We check whether your CSS includes an @media (prefers-reduced-motion: reduce) block that disables or shortens animations and transitions. This media query fires when the user (or an AI agent driving the browser) has set a system preference for less motion. The block typically zeros out animation-duration and transition-duration so the page settles instantly instead of animating.

Why it matters for your visibility in AI

AI agents driving headless browsers - Claude for Chrome, ChatGPT Atlas, OpenAI Operator - frequently configure prefers-reduced-motion: reduce as a default. They do this for two reasons: animations slow down each action by hundreds of milliseconds, and animations make DOM snapshots flaky because elements are mid-transition when the agent reads them. A site that ignores the preference forces the agent to wait, retry, or fail when it cannot find the element it expects. The same media query also serves real users with vestibular disorders or motion sensitivity, where parallax scrolling and sliding modals can trigger nausea or dizziness. The fix is one CSS block that benefits both groups simultaneously.

Pass criteria at a glance

Criterion Passes when
No animations OR @media (prefers-reduced-motion: reduce) block exists.

How we test it

We scan your linked stylesheets for any animation or transition declarations. If the page uses neither, the signal passes by default - there is nothing to disable. If animations or transitions exist, we then look for an @media (prefers-reduced-motion: reduce) block that overrides them by shortening durations or setting animation: none. The presence of either an animation-free design or a working override is required to pass.

Show technical detection method
If page uses animation/transition declarations, scan stylesheets for @media (prefers-reduced-motion: reduce) overrides.

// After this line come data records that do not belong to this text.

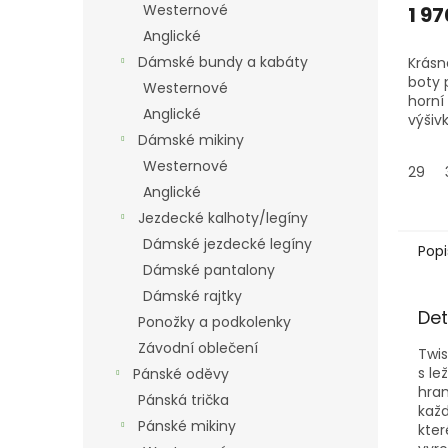
Westernové
1 97
Anglické
Dámské bundy a kabáty
Krásn
boty 
Westernové
horní 
Anglické
výšiv
pro dě
Dámské mikiny
pro jí
Westernové
29
velmi
Anglické
volné
Jezdecké kalhoty/legíny
Dámské jezdecké legíny
Popi
Dámské pantalony
Dámské rajtky
Det
Ponožky a podkolenky
Závodní oblečení
Twis
s l
Pánské oděvy
hran
Pánská trička
každ
Pánské mikiny
kter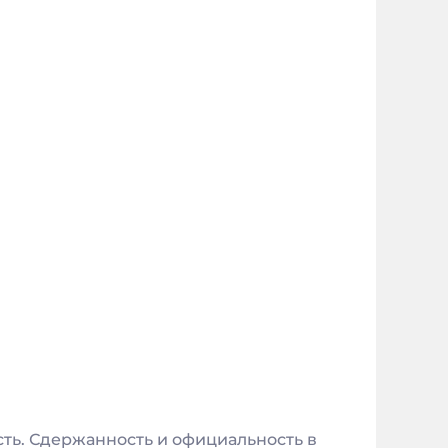
сть. Сдержанность и официальность в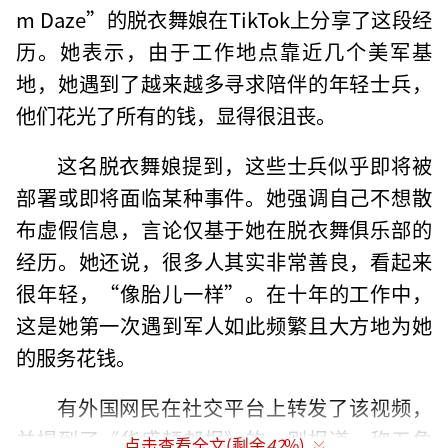
m Daze”的脱衣舞娘在TikTok上分享了这段经
历。她表示，由于工作地点靠近几个美军基
地，她遇到了越来越多寻求陪伴的年轻士兵，
他们花光了所有的钱，显得很沮丧。
这名脱衣舞娘提到，这些士兵似乎即将被
部署或即将面临某种事件。她强调自己不想散
布虚假信息，言论仅基于她在脱衣舞俱乐部的
经历。她还说，很多人其实非常善良，看起来
很年轻，“像胎儿一样”。在十年的工作中，
这是她第一次遇到军人如此频繁且大方地为她
的服务花钱。
有外国网民在社交平台上转发了该视频，
并提到了《华盛顿邮报》的一则报道，称五角
点击查看全文(剩余
42
%)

If your site fails: how to fix it

  1. Add a reduced-motion media query at the end of your main stylesheet: @media (prefers-reduced-motion: reduce) { *, *::before, *::after { animation-duration: 0.01ms !important; transition-duration: 0.01ms !important; animation-iteration-count: 1 !important; } }
  2. If you use a CSS framework (Tailwind, Bootstrap, Material), check the documentation - most modern versions support a reduced-motion variant or utility class out of the box.
  3. For JavaScript-driven animations (Framer Motion, GSAP, Lottie), use the framework's built-in detection (e.g., useReducedMotion hook in Framer Motion) to disable animations programmatically.
  4. Test by enabling Reduce Motion in your operating system (macOS: Accessibility > Display; Windows: Settings > Accessibility > Visual effects) and confirming animations stop on your site.
  5. Re-run the AI Ready Test to confirm the override block is detected.

Quick facts

MaturityESTABLISHED
Weightlow
CategoryPerformance

Primary sources

Related signals

No related signals listed.

Frequently asked questions

Will this break my existing design?

No, because the override only fires for users who opted in to reduced motion. Everyone else continues to see your animations as designed. The change is opt-in by the user, not a global removal.

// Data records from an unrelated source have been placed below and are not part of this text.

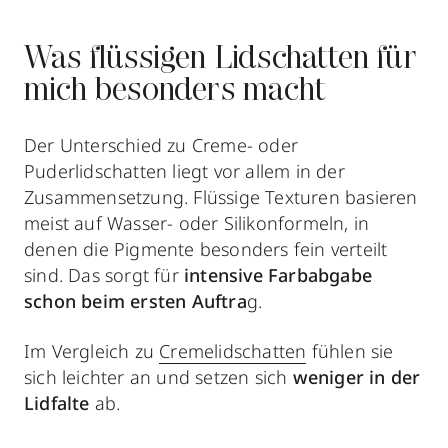
Was flüssigen Lidschatten für
mich besonders macht
Der Unterschied zu Creme- oder
Puderlidschatten liegt vor allem in der
Zusammensetzung. Flüssige Texturen basieren
meist auf Wasser- oder Silikonformeln, in
denen die Pigmente besonders fein verteilt
sind. Das sorgt für
intensive Farbabgabe
schon beim ersten Auftra
g.
Im Vergleich zu
Cremelidschatten
fühlen sie
sich leichter an und setzen sich
weniger in der
Lidfalte
ab.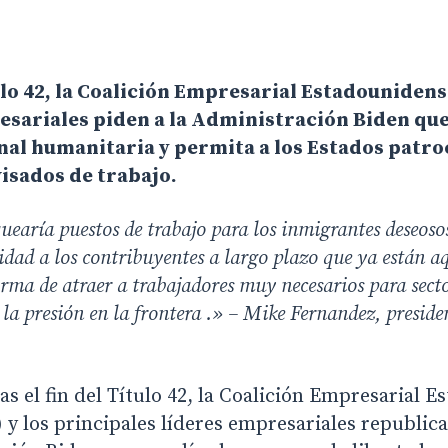
tulo 42, la Coalición Empresarial Estadounide
resariales piden a la Administración Biden que
nal humanitaria y permita a los Estados patro
isados de trabajo.
uearía puestos de trabajo para los inmigrantes deseosos
dad a los contribuyentes a largo plazo que ya están aq
ma de atraer a trabajadores muy necesarios para sector
la presión en la frontera .
» –
Mike Fernandez, preside
el fin del Título 42, la Coalición Empresarial E
 y los principales líderes empresariales republic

Do I need to disable every animation?

Not necessarily. The accessible pattern is to shorten or replace dramatic motion (large slides, parallax, autoplay video) while leaving subtle UI feedback (button states, focus rings) intact. The goal is to reduce vestibular triggers, not strip all transitions.

What if I do not use any animations?

Then the signal passes by default - there is nothing to override. The check only fails when your CSS includes animations or transitions but no reduced-motion block to mitigate them.

Does this affect accessibility compliance?

Yes. WCAG 2.2 Success Criterion 2.3.3 (Animation from Interactions) at Level AAA requires this behaviour. While not a strict AA requirement, it is widely considered a baseline expectation for accessible modern sites.